Sunday, March 16, 2008

If At First You Don't Succeed: Getting A Visiting or Adjunct Teaching Gig -- And Do You Really Want One?

Since the dollar is crashing, the Democratic nominee for President is as yet undetermined and Eliot Spitzer has gone home to either a divorce lawyer or years of couples therapy, it is time to return to those unworldly things that are preoccupying us as academics. And what's at the top of the list for the next two months?

Hiring, or getting hired as, a full-time visitor or adjunct.

Yes, now is the time that unexpected resignations are upon us. Searches have folded without a hire being made. It is the time of year that grants have come through for us, but perhaps not for you. It is the time of year that – for those of you have been on the market – you know now (or strongly suspect) that you won’t be interviewed for any of the jobs you applied for, or that someone else has been hired for the job for which you did get an interview. *Sigh.*

After a year of being on several search committees, I have read a lot of curriculum vitae, so today’s post is for those of you who have gathered the strength to be dusting off your c.v.’s, checking them twice, trying to figure out whether they make you look naughty or nice. You should be adding the things you have accomplished since the fall, updating the status of manuscripts out at journals and listing conference panels that have been accepted for next year. In other words, you are generally trying to make yourself look even more accomplished than you were back in September. So here are some things to check for.
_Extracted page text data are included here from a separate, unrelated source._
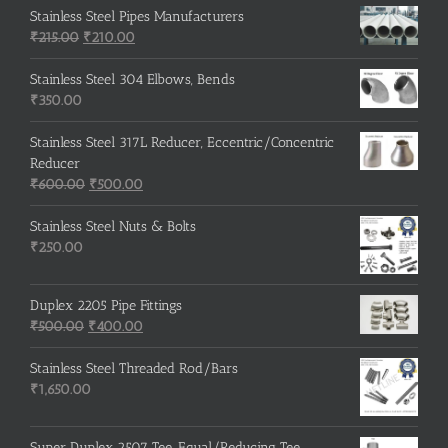
Stainless Steel Pipes Manufacturers
Original
Current
₹
215.00
₹
210.00
price
price
was:
is:
Stainless Steel 304 Elbows, Bends
₹215.00.
₹210.00.
₹
350.00
Stainless Steel 317L Reducer, Eccentric/Concentric
Reducer
Original
Current
₹
600.00
₹
500.00
price
price
was:
is:
Stainless Steel Nuts & Bolts
₹600.00.
₹500.00.
₹
250.00
Duplex 2205 Pipe Fittings
Original
Current
₹
500.00
₹
400.00
price
price
was:
is:
Stainless Steel Threaded Rod/Bars
₹500.00.
₹400.00.
₹
1,650.00
Super Duplex 2507 Tee, Equal/Reducing Tee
Make sure your contact numbers are listed clearly at the top of the c.v., and that you are easy to reach. If you don’t feel comfortable listing your home telephone number, list your cell phone. There is nothing more aggravating than not being able to get hold of someone about a job, or having to leave a message on an office voice mail box where the message might not even be picked up until Monday. For a tenure-track line, if we are already interested in you because of your scholarship, we will take the time to track you down. For visiting and adjunct work, we may simply go on to the next person. Believe it or not, this kind of conversation happens around the country during Adjunct Season:

Chair of department (who is dishing off work to the newly minted associate prof. who needs to begin learning to do these things but, more importantly, is available to do it): “OK, so start at the top of the list of candidates we liked. The first one to answer and give a reasonable response gets the job.”
NMAP: “What if no one answers?”
Chair: “Leave messages. First one to call back and give a reasonable response gets the job.”
NMAP: “What if they don’t call back for a day or so?”
Chair: “Go back into the files and call someone else. Use the brains the Goddess gave you! We need to get this done before the administration pulls the funding.”
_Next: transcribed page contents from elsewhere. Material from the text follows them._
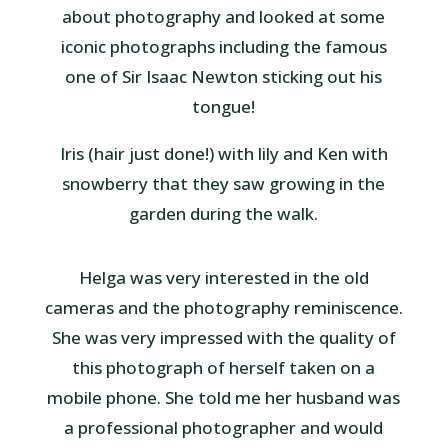
about photography and looked at some
iconic photographs including the famous
one of Sir Isaac Newton sticking out his
tongue!
Iris (hair just done!) with lily and Ken with
snowberry that they saw growing in the
garden during the walk.
Helga was very interested in the old
cameras and the photography reminiscence.
She was very impressed with the quality of
this photograph of herself taken on a
mobile phone. She told me her husband was
a professional photographer and would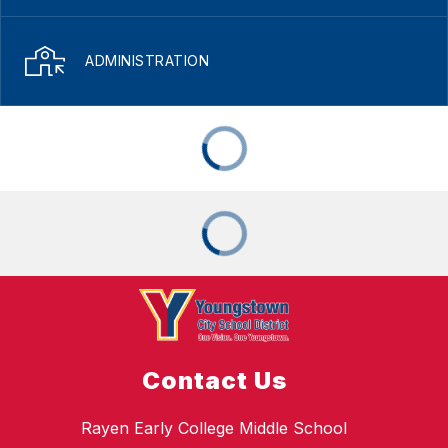
ADMINISTRATION
Contact Us
Rayen Early College Middle School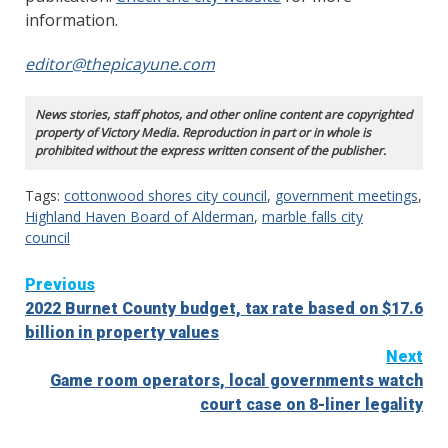
information.
editor@thepicayune.com
News stories, staff photos, and other online content are copyrighted
property of Victory Media. Reproduction in part or in whole is
prohibited without the express written consent of the publisher.
Tags:
cottonwood shores city council
,
government meetings
,
Highland Haven Board of Alderman
,
marble falls city
council
Continue
Previous
2022 Burnet County budget, tax rate based on $17.6
Reading
billion in property values
Next
Game room operators, local governments watch
court case on 8-liner legality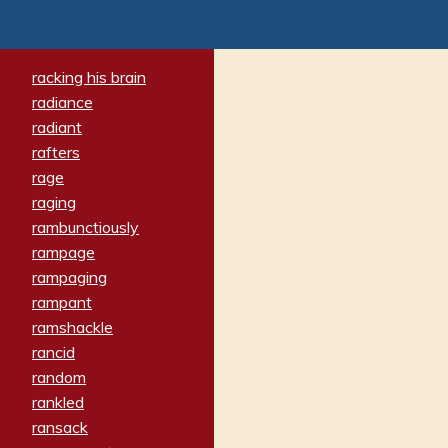
racking his brain
radiance
radiant
rafters
rage
raging
rambunctiously
rampage
rampaging
rampant
ramshackle
rancid
random
rankled
ransack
Now that we have it straight that you need to answer the phone, what does your c.v. need to do for you to generate that call from Opportunity U. in the first place? I have but two more pieces of advice, and they are very simple:

Your dissertation title, and the members of your committee need to be clearly listed at the top of the first page. You might be shocked at how many people fail to do this, or how many people make search committee members hunt through the various documents in the application trying to figure out this very basic information. Do not forget this one important fact: you are not you. You are (insert famous professor’s name)’s student, and you have worked with (insert the names of other famous people.) Given your limited teaching experience, knowing who you have been trained by gives us a better idea of what you might be able to do for Opportunity U. Indicate clearly which member of the committee is your primary advisor and – since the real job season is over – you can now be honest about when, realistically, you will be finishing the dissertation. In fact, you must be clear about this point, because if you are hired, you will be asked to provide proof: Ph.D.’s are paid at a different rate than ABD’s. If you had been hired in a tenure-track job, you would have finished the diss. in a long, ugly final push that would have warped your relationship to your work forever. Now you not only don’t have to finish, but you shouldn’t – you are crafting the document that is really going to get you a job next year. Take your time, for God's Sake.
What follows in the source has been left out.